Candidates studying for the diploma select six subjects from the subject groups. Normally three subjects are studied at higher level (courses representing 240 teaching hours), and the remaining three subjects are studied at standard level (courses representing 150 teaching hours). All three parts of the core—extended essay, theory of knowledge and creativity, activity, service—are compulsory and are central to the philosophy of the Diploma Programme.
The extended essay has a prescribed limit of 4,000 words. It offers the opportunity to investigate a topic of individual interest, and acquaints students with the independent research and writing skills expected at university.
The interdisciplinary theory of knowledge course is designed to provide coherence by exploring the nature of knowledge across disciplines, encouraging an appreciation of other perspectives.
Participation in the CAS programme encourages candidates to be involved in artistic or creative pursuits, sports, and community service work. The programme fosters students’ awareness and appreciation of life beyond the academic arena.
At the end of the two-year programme, candidates are assessed both internally and externally in ways that measure individual performance against stated curriculum and assessment objectives for each subject.
In nearly all subjects, some of the assessment is carried out internally by teachers who mark individual pieces of work produced as part of a course of study. Examples include oral exercises in language subjects, projects, student portfolios, reports, class presentations, practical laboratory work, mathematical investigations and artistic performances.
Some assessment tasks are conducted and overseen by teachers, but are then marked externally by examiners.
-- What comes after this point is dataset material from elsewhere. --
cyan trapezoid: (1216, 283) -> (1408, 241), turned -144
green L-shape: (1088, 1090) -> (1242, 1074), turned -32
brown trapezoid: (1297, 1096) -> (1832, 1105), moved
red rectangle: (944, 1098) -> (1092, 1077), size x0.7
Examples include written assignments or tasks for language subjects in groups 1 and 2, the essay for theory of knowledge and the extended essay.
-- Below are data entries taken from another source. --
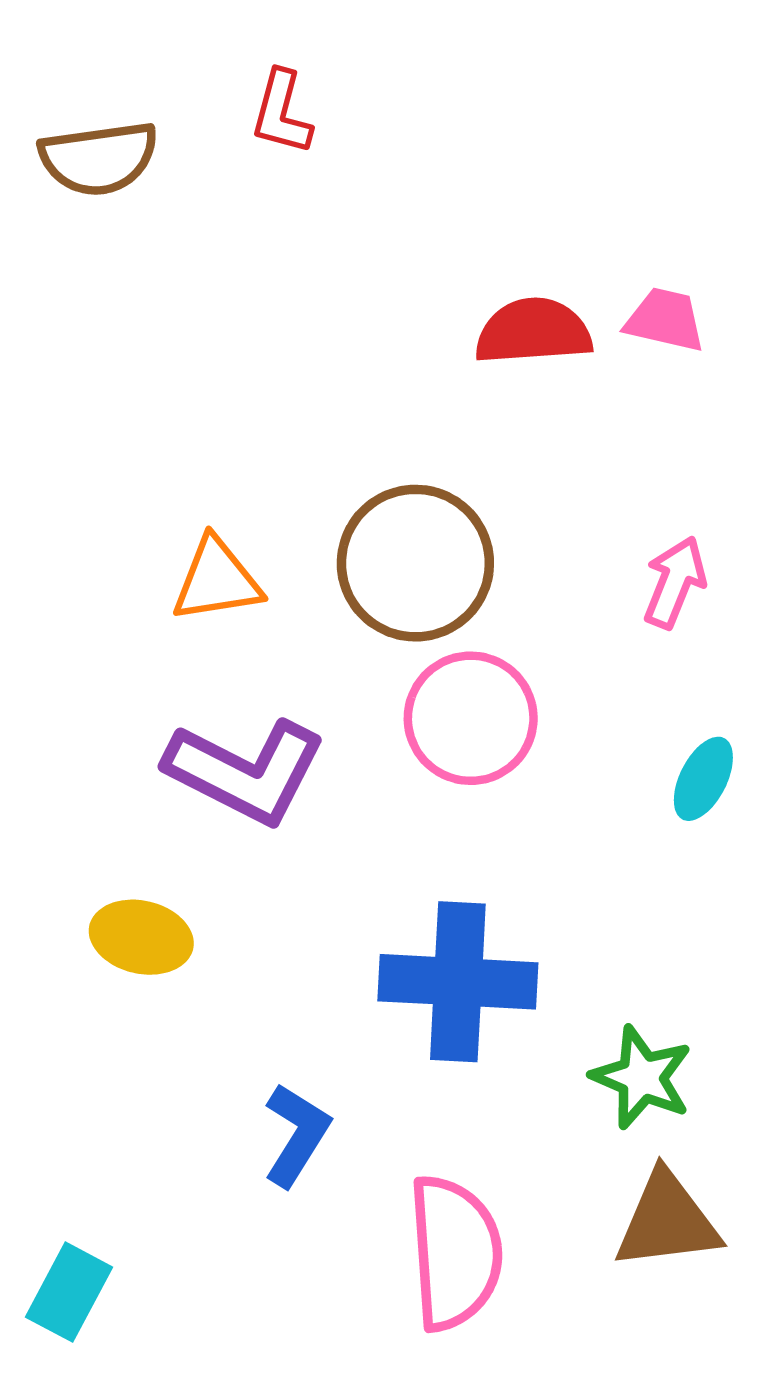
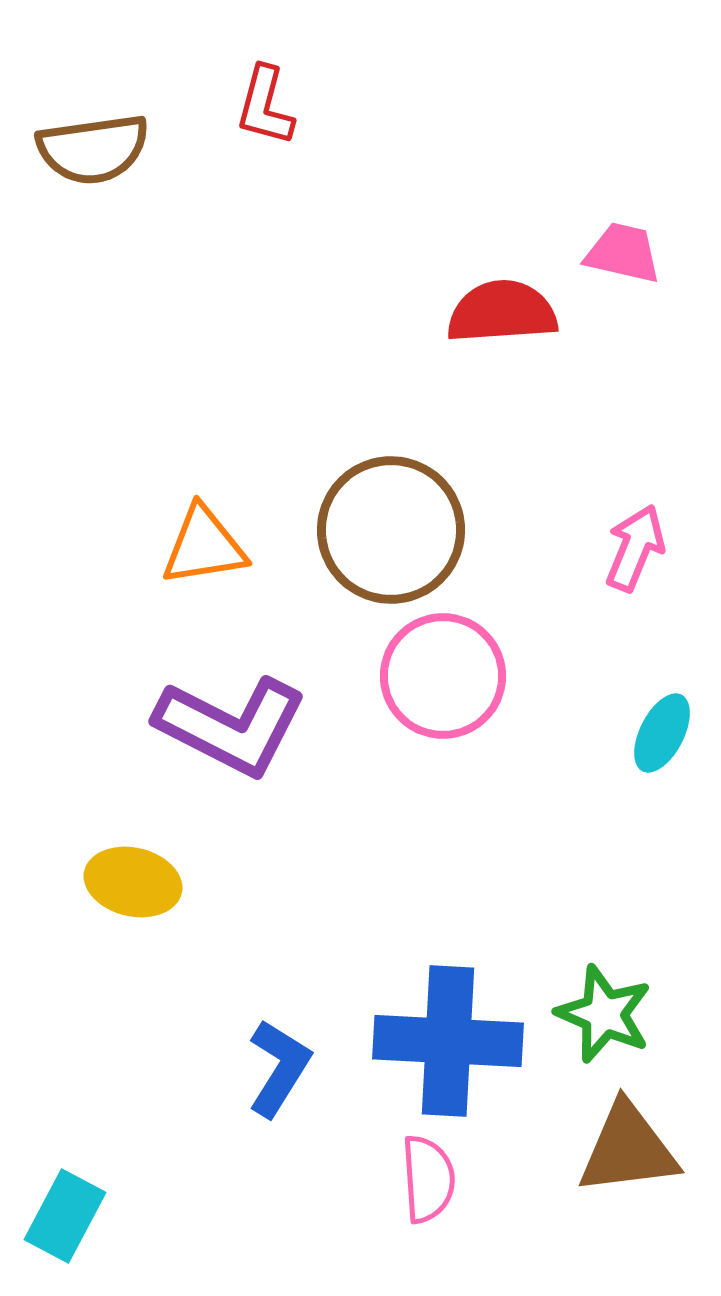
pink trapezoid: (665, 320) -> (623, 253), moved
blue cross: (458, 982) -> (448, 1041), moved
pink semicircle: (455, 1253) -> (428, 1179), size x0.6

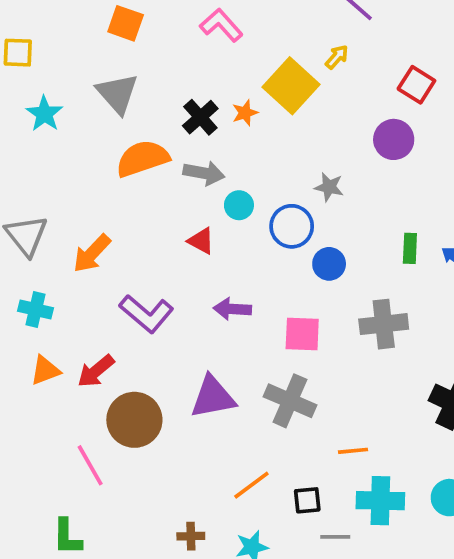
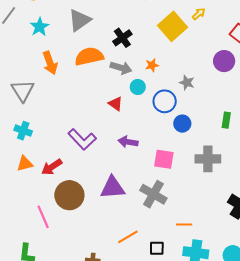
gray triangle: (117, 93) -> (80, 20), turned 30
orange star: (245, 113) -> (152, 65), moved
orange arrow: (92, 253) -> (50, 63), moved, turned -70

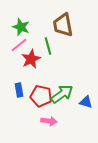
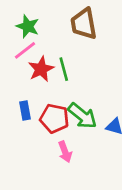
green line: (48, 46) -> (64, 69), moved
green arrow: (62, 94) -> (82, 116), turned 75
pink arrow: (49, 121) -> (65, 152), turned 63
Because of the greater degree of objectivity and reliability provided by the standard examination environment, externally marked examinations form the larger share of the assessment for most subjects.
The grading system is criterion-related (results are determined by performance against set standards, and not in relation to the performance of other students); validity, reliability and fairness are the watchwords of the Diploma Programme’s assessment strategy.
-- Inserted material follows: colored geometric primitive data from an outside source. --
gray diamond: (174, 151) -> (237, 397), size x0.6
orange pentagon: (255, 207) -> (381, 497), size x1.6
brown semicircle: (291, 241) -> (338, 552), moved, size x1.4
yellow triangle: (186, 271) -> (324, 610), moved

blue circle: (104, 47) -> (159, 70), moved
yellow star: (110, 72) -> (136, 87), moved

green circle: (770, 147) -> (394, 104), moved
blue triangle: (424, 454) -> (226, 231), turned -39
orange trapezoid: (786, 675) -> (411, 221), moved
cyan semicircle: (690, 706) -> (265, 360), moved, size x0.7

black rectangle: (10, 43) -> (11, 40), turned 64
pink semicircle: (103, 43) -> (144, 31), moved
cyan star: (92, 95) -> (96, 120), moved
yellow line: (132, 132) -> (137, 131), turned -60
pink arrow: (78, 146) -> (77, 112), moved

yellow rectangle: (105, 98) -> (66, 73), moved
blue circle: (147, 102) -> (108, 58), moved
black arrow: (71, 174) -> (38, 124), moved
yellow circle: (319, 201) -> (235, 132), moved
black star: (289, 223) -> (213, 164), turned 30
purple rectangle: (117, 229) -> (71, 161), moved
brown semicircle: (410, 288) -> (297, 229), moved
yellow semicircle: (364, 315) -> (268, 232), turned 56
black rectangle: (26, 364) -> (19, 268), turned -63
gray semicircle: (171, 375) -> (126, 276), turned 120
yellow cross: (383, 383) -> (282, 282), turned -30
Source: IBO Handbook, 2017 and Diploma Programme: From principles into practice
Creativity, Activity, Service
CAS is a complement to the academic subjects and provides opportunities for self-determination, collaboration, accomplishment and enjoyment. CAS, lasting eighteen months, requires that students actively learn from the experience of doing real tasks beyond the classroom. Students can combine all three components or do activities related to each one of them separately. First year Diploma students normally organise an overseas trip sometime in March as part of their CAS requirement. Students are required to
explore and extend ideas leading to an original or interpretive product or performance
have a healthy lifestyle through physical exertion, and
engage collaboratively and reciprocally with the community in response to a real need.
Theory of Knowledge
TOK encourages students to think about the nature of knowledge, to reflect on the progress of learning in all the subjects they study as part of their Diploma course, and to make connections across them. Students do so by critically examining different Ways of Knowing and how they are used in different Areas of Knowledge.
EE is a requirement for students to engage in independent research through an in-depth study of a question relating to one of the subjects they are studying. This is a first year university level essay that prepares the students for writing and researching an academic paper. Students undertake writing a 4,000 word essay of their choice; this gives them the opportunity to develop high level research and writing skills, and learn about the process of intellectual discovery and creativity while engaging in personal research.